Brazil has stopped being a "maybe someday" market for global brands. It's already an active one, with local-savvy players growing fast and a learning curve that's steeper than most agencies promise.
If you're a CMO, brand director or growth lead planning a Brazil launch, the notes below are based on what we've seen running campaigns across São Paulo, Rio and Belo Horizonte over the last few years. Both what worked and what didn't.
Why Brazil deserves a creator strategy of its own
Brazil is the largest digital market in Latin America and one of the most engaged on the planet. A few characteristics that shape every budget decision:
- Most Brazilians are on a phone. Social media here is almost entirely mobile. Creative built for desktop gets ignored.
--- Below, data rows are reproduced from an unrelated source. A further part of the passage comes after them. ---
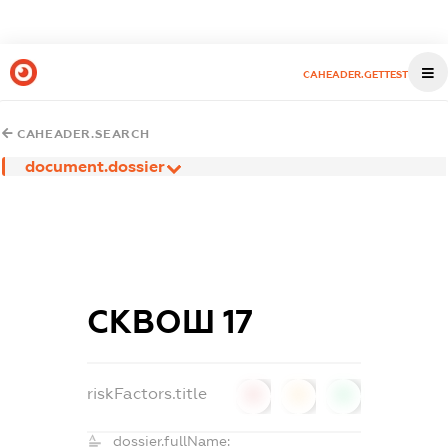
CAHEADER.GETTEST
CAHEADER.SEARCH
document.dossier
СКВОШ 17
riskFactors.title
0
0
0
dossier.fullName: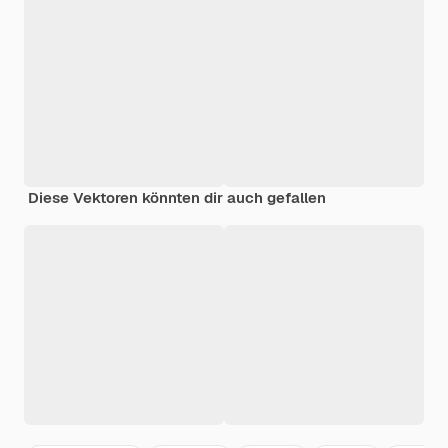
Diese Vektoren könnten dir auch gefallen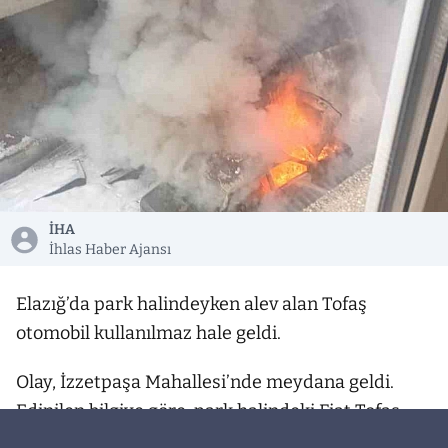
İHA
İhlas Haber Ajansı
Elazığ’da park halindeyken alev alan Tofaş
otomobil kullanılmaz hale geldi.
Olay, İzzetpaşa Mahallesi’nde meydana geldi.
Edinilen bilgiye göre, park halindeki Fiat Tofaş
marka otomobil, henüz bilinmeyen bir nedenle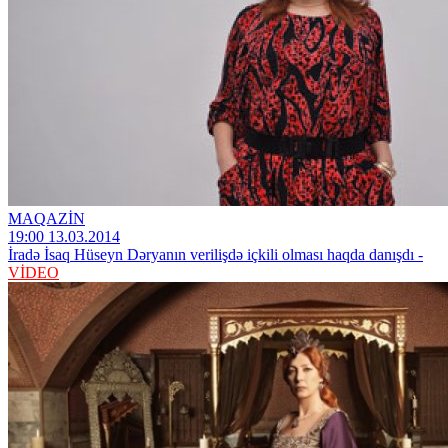
MAQAZİN
19:00 13.03.2014
İradə İsaq Hüseyn Dəryanın verilişdə içkili olması haqda danışdı -
VİDEO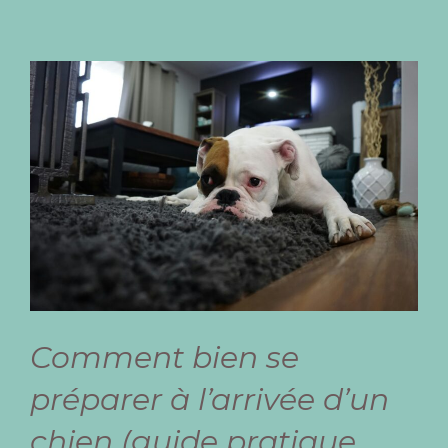
Comment bien se
préparer à l’arrivée d’un
chien (guide pratique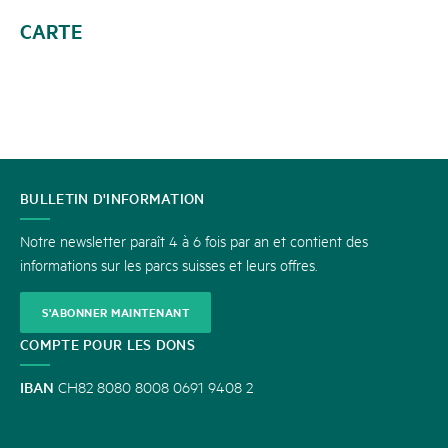
CARTE
CONTACT
BULLETIN D'INFORMATION
Notre newsletter paraît 4 à 6 fois par an et contient des
informations sur les parcs suisses et leurs offres.
S'ABONNER MAINTENANT
COMPTE POUR LES DONS
IBAN
CH82 8080 8008 0691 9408 2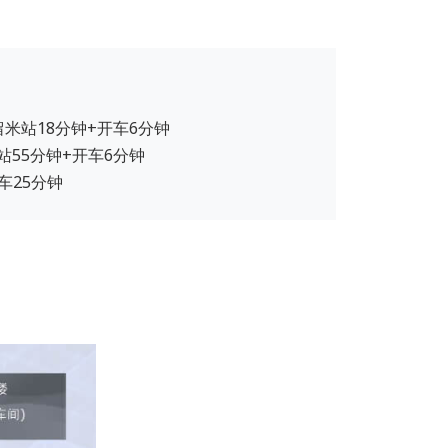
留米站18分钟+开车6分钟
站55分钟+开车6分钟
车25分钟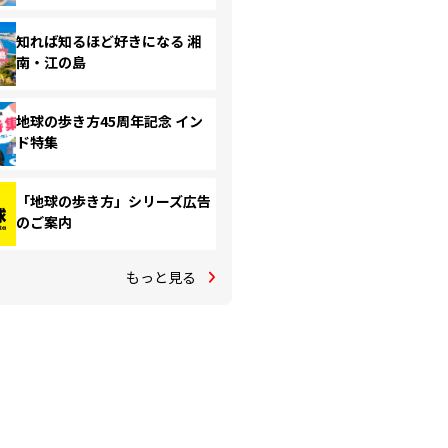
知れば知るほど好きになる 湘
南・江の島
地球の歩き方45周年記念 イン
ド特集
「地球の歩き方」シリーズ広告
のご案内
もっと見る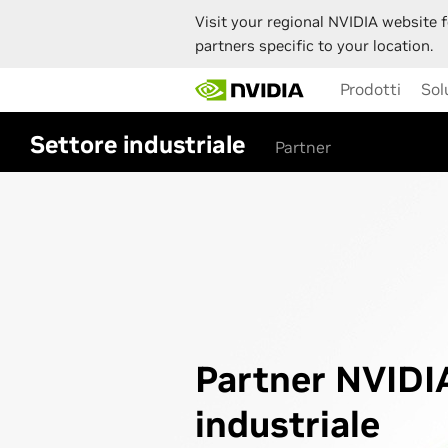
Visit your regional NVIDIA website f
partners specific to your location.
Skip
Prodotti
Sol
to
main
content
Settore industriale
Partner
Partner NVIDIA
industriale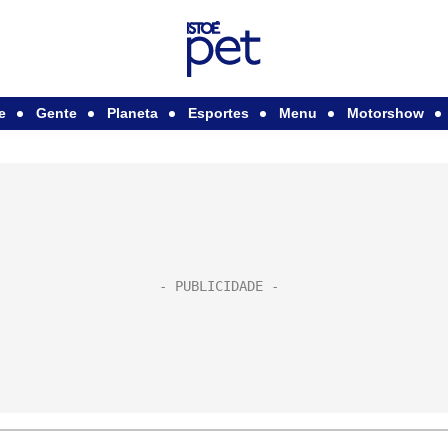
e
Gente
Planeta
Esportes
Menu
Motorshow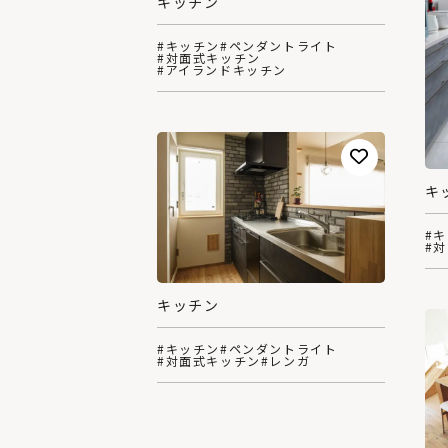
キッチン
#キッチン
#ペンダントライト
#対面式キッチン
#アイランドキッチン
キ
#
#
キッチン
#キッチン
#ペンダントライト
#対面式キッチン
#レンガ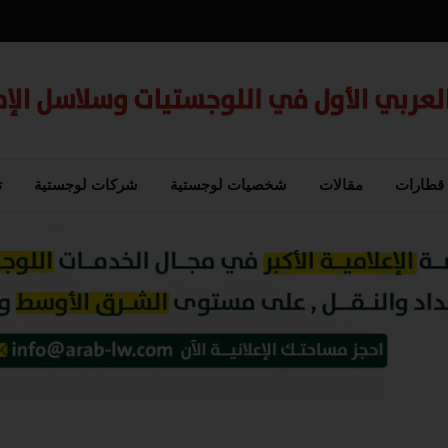
قطارات
مقالات
شخصيات لوجستية
شركات لوجستية
ت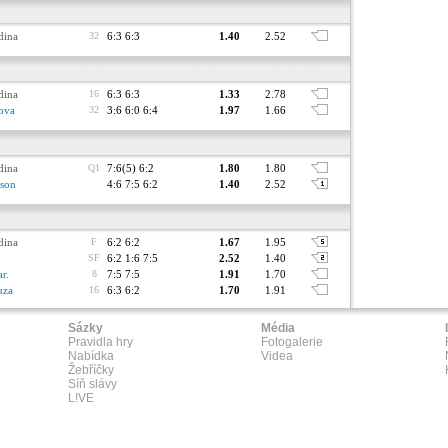
dina
32
6:3 6:3
1.40
2.52
dina
16
6:3 6:3
1.33
2.78
ova
32
3:6 6:0 6:4
1.97
1.66
dina
Q1
7:6(5) 6:2
1.80
1.80
ison
4:6 7:5 6:2
1.40
2.52
dina
F
6:2 6:2
1.67
1.95
SF
6:2 1:6 7:5
2.52
1.40
r.
8
7:5 7:5
1.91
1.70
uza
16
6:3 6:2
1.70
1.91
Sázky
Média
Pravidla hry
Fotogalerie
Nabídka
Videa
Žebříčky
Síň slávy
L!VE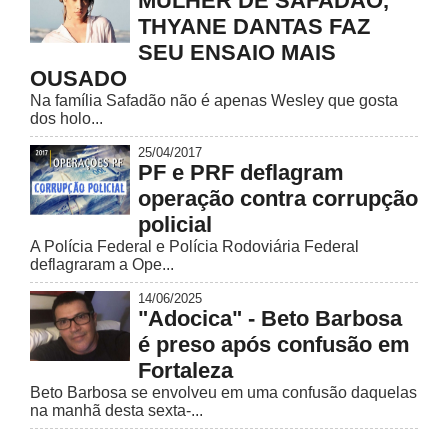
MULHER DE SAFADÃO,
THYANE DANTAS FAZ
SEU ENSAIO MAIS
OUSADO
Na família Safadão não é apenas Wesley que gosta
dos holo...
25/04/2017
PF e PRF deflagram
operação contra corrupção
policial
A Polícia Federal e Polícia Rodoviária Federal
deflagraram a Ope...
14/06/2025
"Adocica" - Beto Barbosa
é preso após confusão em
Fortaleza
Beto Barbosa se envolveu em uma confusão daquelas
na manhã desta sexta-...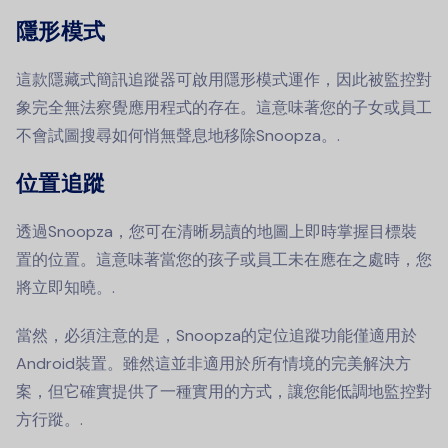
隱形模式
這款隱藏式簡訊追蹤器可啟用隱形模式運作，因此被監控對
象完全無法察覺應用程式的存在。這意味著您的子女或員工
不會試圖搜尋如何悄無聲息地移除Snoopza。.
位置追蹤
透過Snoopza，您可在清晰易讀的地圖上即時掌握目標裝
置的位置。這意味著當您的孩子或員工未在應在之處時，您
將立即知曉。.
當然，必須注意的是，Snoopza的定位追蹤功能僅適用於
Android裝置。雖然這並非適用於所有情境的完美解決方
案，但它確實提供了一種實用的方式，讓您能低調地監控對
方行蹤。.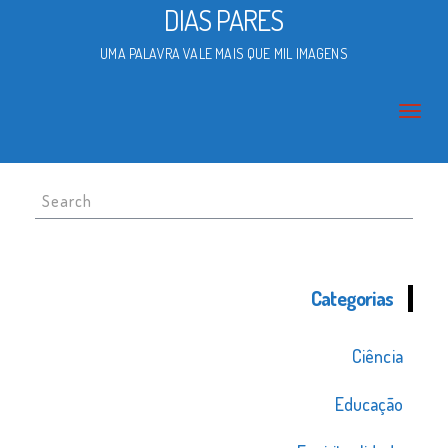
DIAS PARES
UMA PALAVRA VALE MAIS QUE MIL IMAGENS
Search
for:
Categorias
Ciência
Educação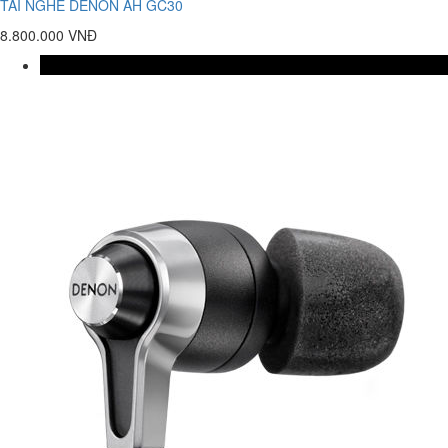
TAI NGHE DENON AH GC30
8.800.000 VNĐ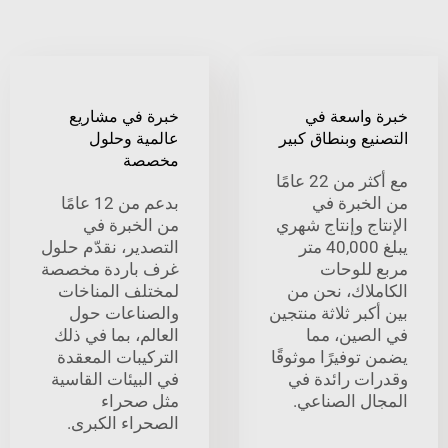
واسعة في
خبرة في مشاريع
ع وبنطاق كبير
عالمية وحلول
مخصصة
مع أكثر من 22 عامًا
خبرة في
بدعم من 12 عامًا
ج وإنتاج شهري
من الخبرة في
يبلغ 40,000 متر
التصدير، نقدّم حلول
للوحات
غرف باردة مخصصة
لاك، نحن من
لمختلف المناخات
بر ثلاثة منتجين
والصناعات حول
صين، مما
العالم، بما في ذلك
وفيرًا موثوقًا
التركيبات المعقدة
ت رائدة في
في البيئات القاسية
ل الصناعي.
مثل صحراء
الصحراء الكبرى.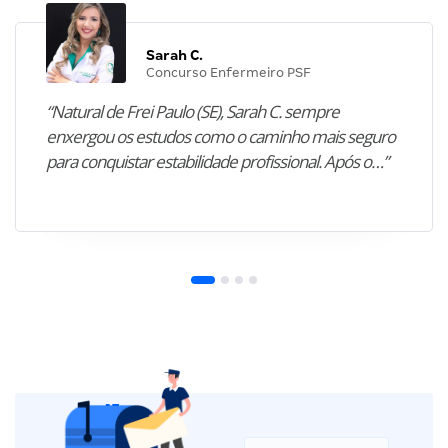
Sarah C.
Concurso Enfermeiro PSF
“Natural de Frei Paulo (SE), Sarah C. sempre
enxergou os estudos como o caminho mais seguro
para conquistar estabilidade profissional. Após o…”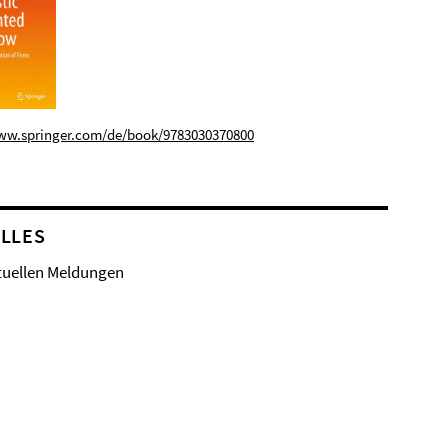
www.springer.com/de/book/9783030370800
LLES
tuellen Meldungen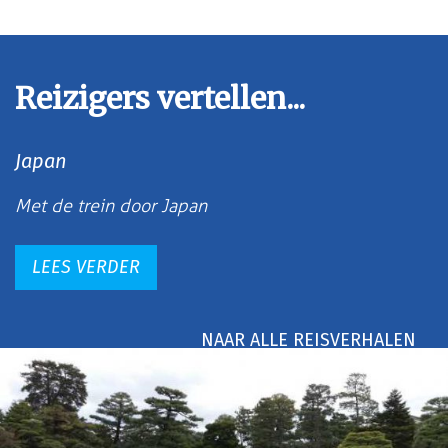
Reizigers vertellen...
Japan
Met de trein door Japan
LEES VERDER
NAAR ALLE REISVERHALEN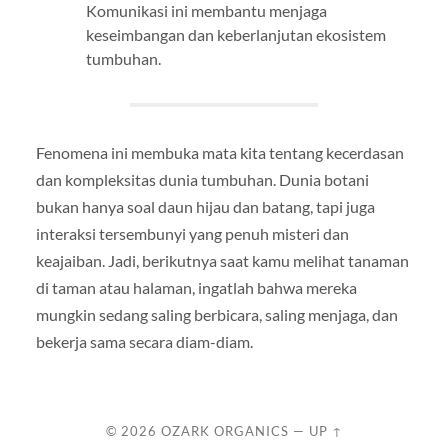
Komunikasi ini membantu menjaga
keseimbangan dan keberlanjutan ekosistem
tumbuhan.
Fenomena ini membuka mata kita tentang kecerdasan
dan kompleksitas dunia tumbuhan. Dunia botani
bukan hanya soal daun hijau dan batang, tapi juga
interaksi tersembunyi yang penuh misteri dan
keajaiban. Jadi, berikutnya saat kamu melihat tanaman
di taman atau halaman, ingatlah bahwa mereka
mungkin sedang saling berbicara, saling menjaga, dan
bekerja sama secara diam-diam.
© 2026
OZARK ORGANICS
—
UP ↑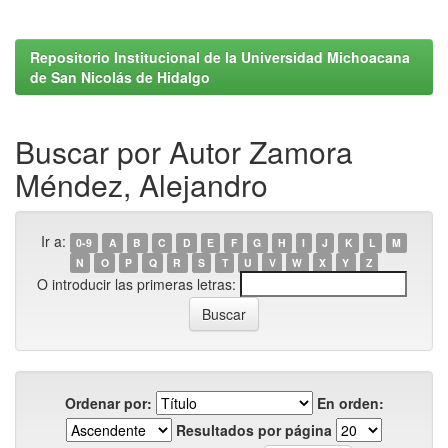
Repositorio Institucional de la Universidad Michoacana
de San Nicolás de Hidalgo
Buscar por Autor Zamora
Méndez, Alejandro
Ir a:
0-9
A
B
C
D
E
F
G
H
I
J
K
L
M
N
O
P
Q
R
S
T
U
V
W
X
Y
Z
O introducir las primeras letras:
Ordenar por:
En orden:
Resultados por página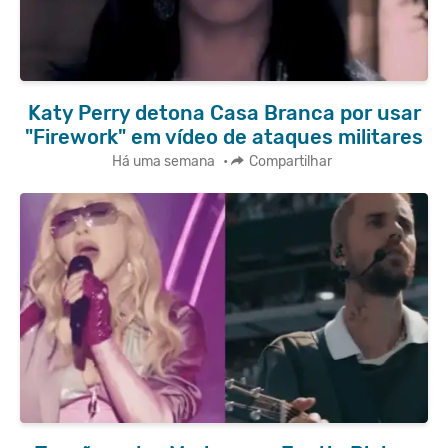
Katy Perry detona Casa Branca por usar
"Firework" em vídeo de ataques militares
Há uma semana
•
Compartilhar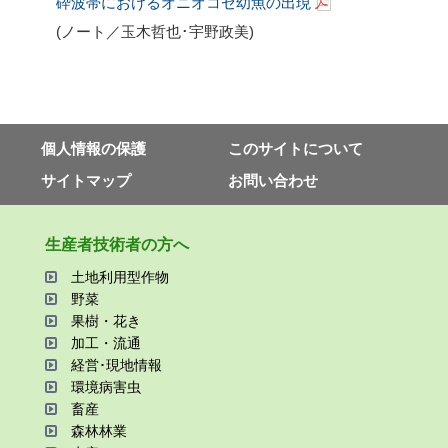
砕波帯におけるオニオコゼ幼魚の出現
(ノート／玉木哲也･宇野政美
)
個⼈情報の保護
このサイトについて
サイトマップ
お問い合わせ
⽣産者技術者の⽅へ
⼟地利⽤型作物
野菜
果樹・花き
加⼯・流通
経営･現地情報
環境病害⾍
畜産
森林林業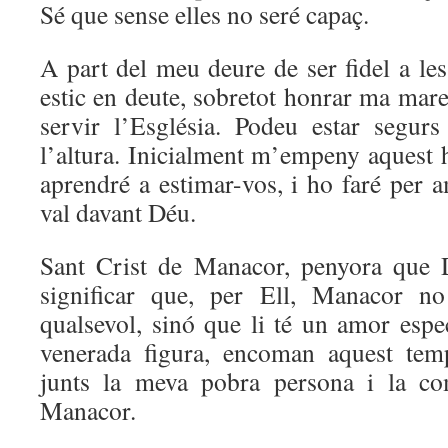
Sé que sense elles no seré capaç.
A part del meu deure de ser fidel a le
estic en deute, sobretot honrar ma mar
servir l’Església. Podeu estar segurs
l’altura. Inicialment m’empeny aquest 
aprendré a estimar-vos, i ho faré per 
val davant Déu.
Sant Crist de Manacor, penyora que 
significar que, per Ell, Manacor no
qualsevol, sinó que li té un amor espec
venerada figura, encoman aquest te
junts la meva pobra persona i la com
Manacor.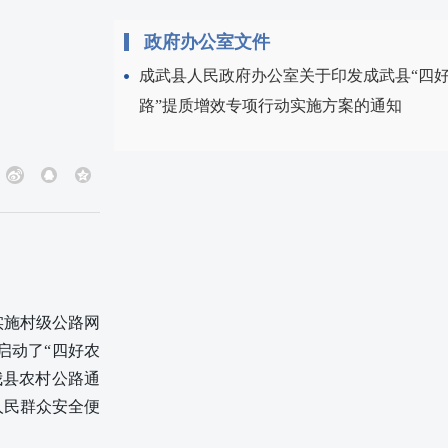
政府办公室文件
成武县人民政府办公室关于印发成武县“四
路”提质增效专项行动实施方案的通知
实施村级公路网
年启动了“四好农
我县农村公路通
大人民群众安全便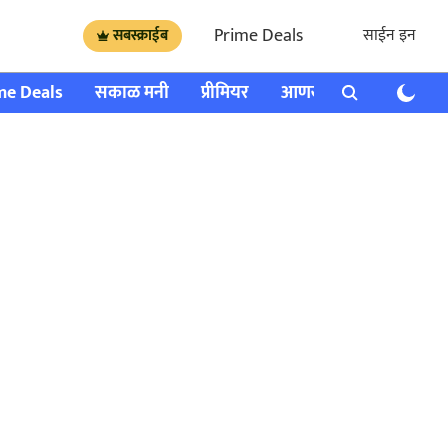
Prime Deals
साईन इन
सबस्क्राईब
me Deals
सकाळ मनी
प्रीमियर
आणखी
राशी भविष्य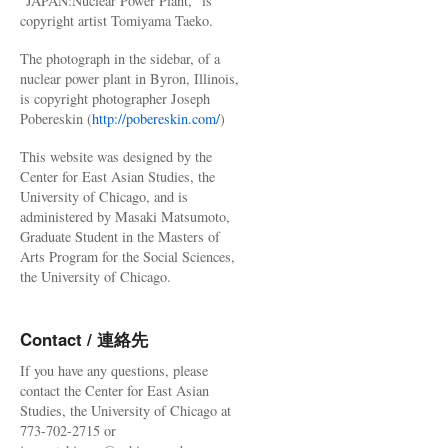
"JAPAN:Nuclear Power Plant," is
copyright artist Tomiyama Taeko.
The photograph in the sidebar, of a
nuclear power plant in Byron, Illinois,
is copyright photographer Joseph
Pobereskin (
http://pobereskin.com/
)
This website was designed by the
Center for East Asian Studies, the
University of Chicago, and is
administered by Masaki Matsumoto,
Graduate Student in the Masters of
Arts Program for the Social Sciences,
the University of Chicago.
Contact / 連絡先
If you have any questions, please
contact the Center for East Asian
Studies, the University of Chicago at
773-702-2715 or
- Vertical video dominates discovery. Reels, TikTok and YouTube Shorts drive most reach. Static feed posts have lost a meaningful chunk of organic distribution.
- Authenticity beats polish. UGC-style content from a credible creator usually outperforms broadcast-style spot production. Brands that bring a polished international ad and translate it tend to under-perform.
- Engagement benchmarks are higher. Brazilian engagement rates tend to run above US and European averages at every tier. If you're setting KPIs from Western benchmarks, the bar should move up - strong mid-tier creators here often run 2–3× the engagement of equivalent creators in the US for the same follower count.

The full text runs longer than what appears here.